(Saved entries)
══════════════════════════════

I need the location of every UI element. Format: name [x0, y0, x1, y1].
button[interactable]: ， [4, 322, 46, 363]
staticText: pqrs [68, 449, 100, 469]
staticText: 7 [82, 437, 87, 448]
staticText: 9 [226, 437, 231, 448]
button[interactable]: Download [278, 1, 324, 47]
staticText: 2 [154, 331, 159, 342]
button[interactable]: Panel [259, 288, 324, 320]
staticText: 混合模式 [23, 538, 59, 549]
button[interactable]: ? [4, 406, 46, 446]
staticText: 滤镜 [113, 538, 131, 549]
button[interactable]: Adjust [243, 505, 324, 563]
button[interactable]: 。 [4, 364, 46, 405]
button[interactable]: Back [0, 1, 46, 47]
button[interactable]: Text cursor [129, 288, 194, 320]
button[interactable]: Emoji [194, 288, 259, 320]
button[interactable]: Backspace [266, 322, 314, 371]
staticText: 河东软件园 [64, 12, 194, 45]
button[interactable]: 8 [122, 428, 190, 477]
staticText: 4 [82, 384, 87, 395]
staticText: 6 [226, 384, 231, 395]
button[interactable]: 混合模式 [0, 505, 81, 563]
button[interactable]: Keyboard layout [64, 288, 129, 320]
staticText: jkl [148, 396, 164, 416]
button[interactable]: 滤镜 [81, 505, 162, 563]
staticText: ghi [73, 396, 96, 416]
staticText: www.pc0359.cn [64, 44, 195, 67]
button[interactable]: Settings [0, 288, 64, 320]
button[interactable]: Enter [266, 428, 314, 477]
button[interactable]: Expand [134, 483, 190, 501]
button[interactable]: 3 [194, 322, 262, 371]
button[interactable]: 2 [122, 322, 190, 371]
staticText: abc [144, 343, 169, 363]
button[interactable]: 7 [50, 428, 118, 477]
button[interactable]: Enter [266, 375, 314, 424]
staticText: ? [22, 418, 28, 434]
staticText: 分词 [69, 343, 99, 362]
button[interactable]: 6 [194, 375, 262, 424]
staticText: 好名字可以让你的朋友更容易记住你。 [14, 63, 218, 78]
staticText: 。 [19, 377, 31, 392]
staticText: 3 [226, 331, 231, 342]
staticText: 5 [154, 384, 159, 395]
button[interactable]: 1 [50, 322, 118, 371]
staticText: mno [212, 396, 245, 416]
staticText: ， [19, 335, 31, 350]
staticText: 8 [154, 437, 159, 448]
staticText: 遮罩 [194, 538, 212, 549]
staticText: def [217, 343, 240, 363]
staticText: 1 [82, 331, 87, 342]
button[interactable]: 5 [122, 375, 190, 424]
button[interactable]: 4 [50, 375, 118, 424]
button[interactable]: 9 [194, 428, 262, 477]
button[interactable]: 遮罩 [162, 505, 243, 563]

══════════════════════════════

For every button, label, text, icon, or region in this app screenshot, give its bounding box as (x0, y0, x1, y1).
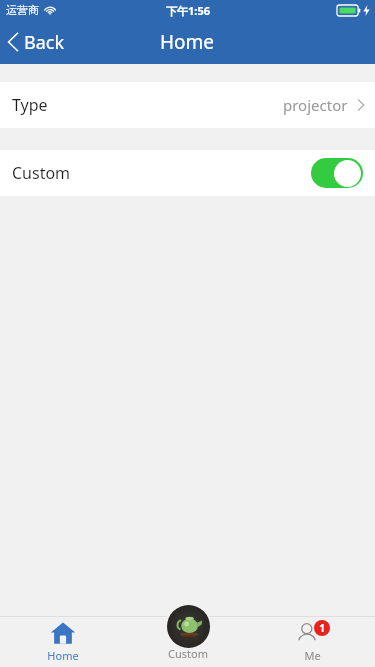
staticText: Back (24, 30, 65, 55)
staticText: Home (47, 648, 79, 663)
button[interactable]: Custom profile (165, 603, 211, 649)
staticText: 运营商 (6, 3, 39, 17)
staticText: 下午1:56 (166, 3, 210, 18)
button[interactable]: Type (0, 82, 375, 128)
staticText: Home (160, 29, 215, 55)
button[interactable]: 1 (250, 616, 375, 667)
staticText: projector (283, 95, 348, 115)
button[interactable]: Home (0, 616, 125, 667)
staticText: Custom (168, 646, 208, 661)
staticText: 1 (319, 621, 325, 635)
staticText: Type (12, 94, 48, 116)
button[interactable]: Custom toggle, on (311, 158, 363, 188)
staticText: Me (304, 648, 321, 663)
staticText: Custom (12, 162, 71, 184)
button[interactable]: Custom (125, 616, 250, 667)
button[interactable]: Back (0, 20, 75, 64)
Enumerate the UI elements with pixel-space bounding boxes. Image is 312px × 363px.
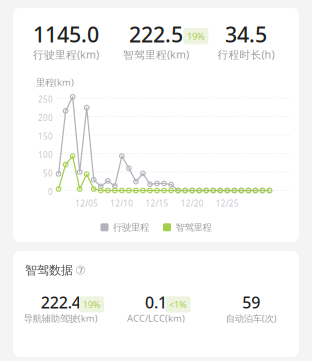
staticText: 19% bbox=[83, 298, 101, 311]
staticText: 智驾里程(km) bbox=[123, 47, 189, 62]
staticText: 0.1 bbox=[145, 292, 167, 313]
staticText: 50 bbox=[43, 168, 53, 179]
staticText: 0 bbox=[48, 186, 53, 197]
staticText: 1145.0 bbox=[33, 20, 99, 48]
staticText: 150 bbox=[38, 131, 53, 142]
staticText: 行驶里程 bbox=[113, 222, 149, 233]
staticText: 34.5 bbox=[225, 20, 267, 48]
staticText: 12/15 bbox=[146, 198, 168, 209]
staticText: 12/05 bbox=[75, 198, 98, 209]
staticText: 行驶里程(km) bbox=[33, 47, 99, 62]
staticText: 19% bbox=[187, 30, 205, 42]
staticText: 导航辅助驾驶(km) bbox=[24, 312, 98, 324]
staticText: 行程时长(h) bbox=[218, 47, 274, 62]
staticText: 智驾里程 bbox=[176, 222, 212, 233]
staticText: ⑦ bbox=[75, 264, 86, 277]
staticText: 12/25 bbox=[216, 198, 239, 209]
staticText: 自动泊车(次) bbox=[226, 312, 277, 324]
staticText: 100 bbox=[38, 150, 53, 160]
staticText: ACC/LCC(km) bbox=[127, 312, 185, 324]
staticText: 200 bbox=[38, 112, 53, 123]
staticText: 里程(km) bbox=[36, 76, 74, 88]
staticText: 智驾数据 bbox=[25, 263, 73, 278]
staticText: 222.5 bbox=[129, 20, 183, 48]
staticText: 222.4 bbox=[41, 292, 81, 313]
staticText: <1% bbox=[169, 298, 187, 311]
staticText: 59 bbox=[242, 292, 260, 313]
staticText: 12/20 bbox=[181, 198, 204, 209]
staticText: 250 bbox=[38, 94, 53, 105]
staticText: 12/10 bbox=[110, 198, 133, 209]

══════════════════════════════

Each line in which the string "Enter" is found must be copied from the data.

button[interactable]: Enter [266, 428, 314, 477]
button[interactable]: Enter [266, 375, 314, 424]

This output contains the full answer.